All examples volition read test files from C:\temp.

Encoding

Character encoding is not explicitly saved with text files then Java makes assumptions virtually the encoding when reading files. Usually, the assumption is correct but sometimes you lot want to be explicit when instructing your programs to read from files. When encoding isn't correct, you'll run into funny characters appear when reading files.

All examples for reading text files use two encoding variations:
Default system encoding where no encoding is specified and explicitly setting the encoding to UTF-8.

Download Code

All code files are available from Github.

Code Quality and Code Encapsulation

There is a difference betwixt writing code for your personal or work project and writing lawmaking to explain and teach concepts.

If I was writing this code for my ain project, I would use proper object-oriented principles like encapsulation, brainchild, polymorphism, etc.
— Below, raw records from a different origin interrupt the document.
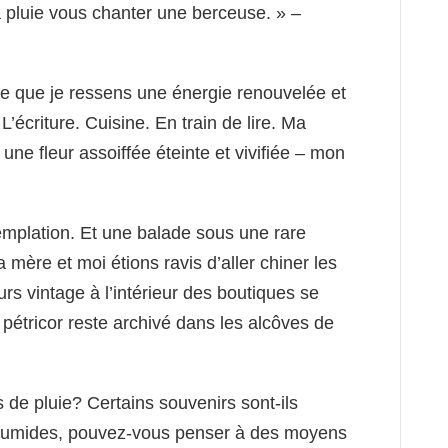
a pluie vous chanter une berceuse. » –
ce que je ressens une énergie renouvelée et
L’écriture. Cuisine. En train de lire. Ma
une fleur assoiffée éteinte et vivifiée – mon
templation. Et une balade sous une rare
 mère et moi étions ravis d’aller chiner les
rs vintage à l’intérieur des boutiques se
 pétricor reste archivé dans les alcôves de
s de pluie? Certains souvenirs sont-ils
s humides, pouvez-vous penser à des moyens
But I wanted to make each instance stand lone and easily understood, which meant that some of the code has been copied from one example to the next. I did this on purpose because I didn't want the reader to accept to effigy out all the encapsulation and object structures I and so cleverly created. That would take away from the examples.

For the same reason, I chose Non to write these example with a unit testing framework like JUnit or TestNG because that's not the purpose of this commodity. That would add another library for the reader to understand that has zero to do with reading files in Java. That's why all the example are written inline inside the main method, without extra methods or classes.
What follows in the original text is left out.